You can check this. it should be simple. http://hipstercircuits.com/enable-serialuarttty-on-beaglebone-black/
There has been talk of having to rebuild Ångström in order to enable a serial port with the new kernel. That is not necessary. The Device Tree Compiler (DTC) came installed on my BBB, so the compilation was fairly painless (once I figured out that the oscilloscope was connected to the right BeagleBone..) UART4 in the BBB_SRM is UART5 in the device tree system and ttyO4 on the bone. The TXD (transmit as seen from the device) pin is P9_13 and the RXD (receive as seen from the device) pin is P9_11. Then you can make them talk, like in the above image or you can use one BeagleBone to see the debug messages from the other as it boots. Very good for debugging..
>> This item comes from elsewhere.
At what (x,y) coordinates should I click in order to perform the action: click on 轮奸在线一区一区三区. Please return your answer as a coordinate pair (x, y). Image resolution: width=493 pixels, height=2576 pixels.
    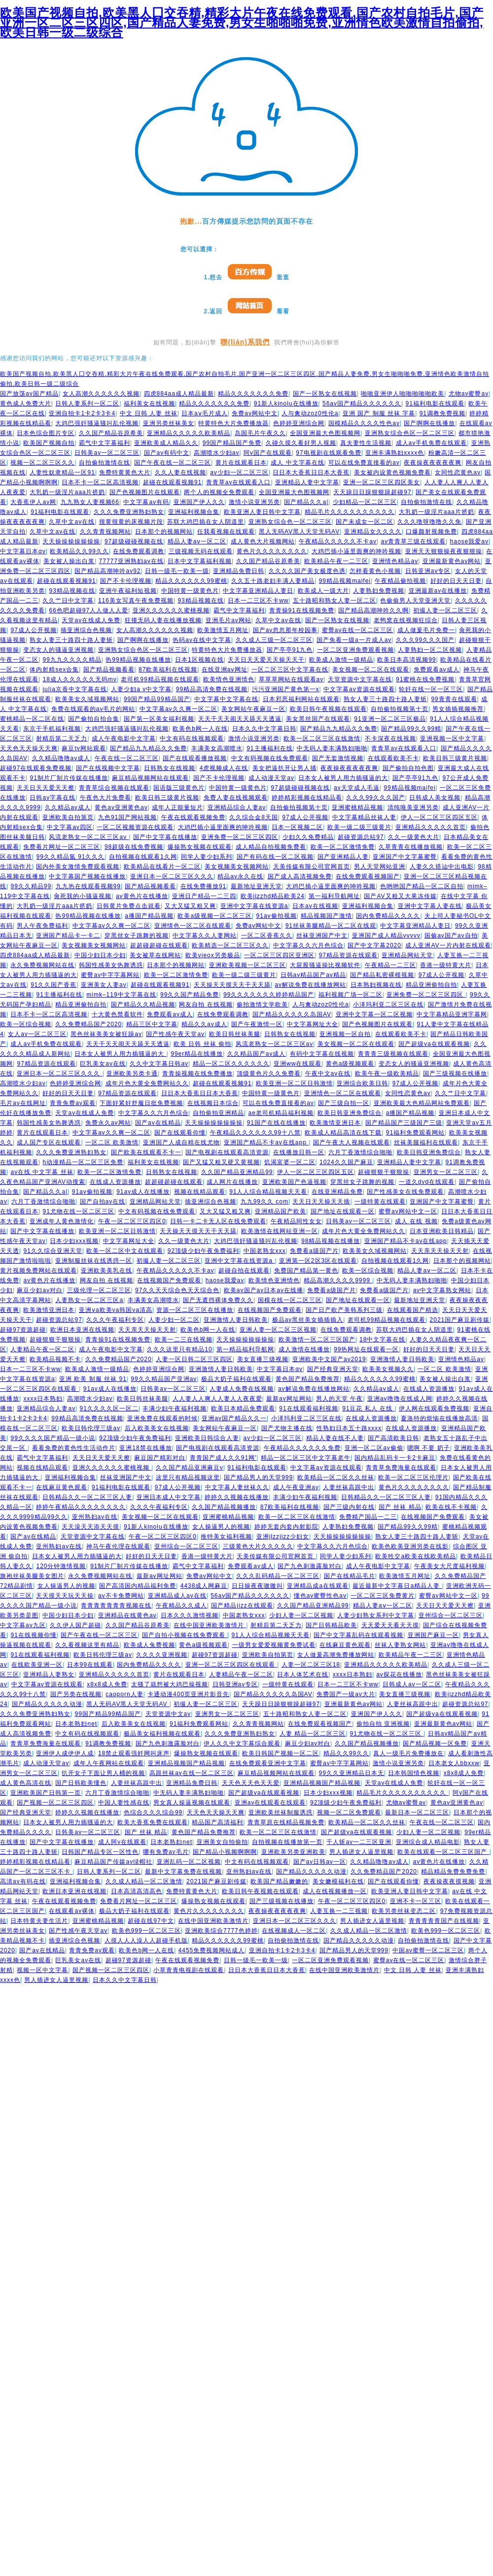     Looking at the image, I should click on (431, 689).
On your beaglebone, start nano:
nano enable-uart5.dts
Copy-paste the following into nano:
/*
* Copyright (C) 2012 Texas Instruments Incorporated - http://www.ti.com/
*
* This program is free software; you can redistribute it and/or modify
* it under the terms of the GNU General Public License version 2 as
* published by the Free Software Foundation.
*/
/dts-v1/;
/plugin/;
/ {
compatible = "ti,beaglebone", "ti,beaglebone-black";
/* identification */
part-number = "uart5";
fragment@0 {
target = <&am33xx_pinmux>;
__overlay__ {
pinctrl_uart5: pinctrl_uart5_pins {
pinctrl-single,pins = <
0x070 0x26 /* P9_11 = GPIO0_30 = GPMC_WAIT0 , MODE6 */
0x074 0x06 /* P9_13 = GPIO0_31 = GPMC_WPN, MODE6 */
>;
};
};
};
fragment@1{
target = <&uart5>;
__overlay__ {
status = "okay";
};
};
fragment@2 {
target = <&ocp>;
__overlay__ {
test_helper: helper {
compatible = "bone-pinmux-helper";
pinctrl-names = "default";
pinctrl-0 = <&pinctrl_uart5>;
status = "okay";
};
};
};
};
Save the file(Ctrl-o)
Exit nano (Ctrl-x)
If you have a BeagleBone Black, you can compile firmware for device tree overlays without installing squat:
dtc -O dtb -o enable-uart5-00A0.dtbo -b 0 -@ enable-uart5.dts
You should now have a file named enable-uart5-00A0.dtbo.
Copy that file into the firmware directory:
cp enable-uart5-00A0.dtbo /lib/firmware/
Then enable the overlay:
echo enable-uart5 > /sys/devices/bone_capemgr.*/slots
You should now have a file in /dev called ttyO4. You can try to listen to it by catting it:
cat /dev/ttyO4
Or you can send something to it:
echo test > /dev/ttyO4
If you do not have the file /dev/ttyO4, check the kernel log:
dmesg
To check and make sure the pins have been muxed correctly, check the listings in the pin groups:
cat /sys/kernel/debug/pinctrl/44e10800.pinmux/pingroups
You should see a pin group for uart5.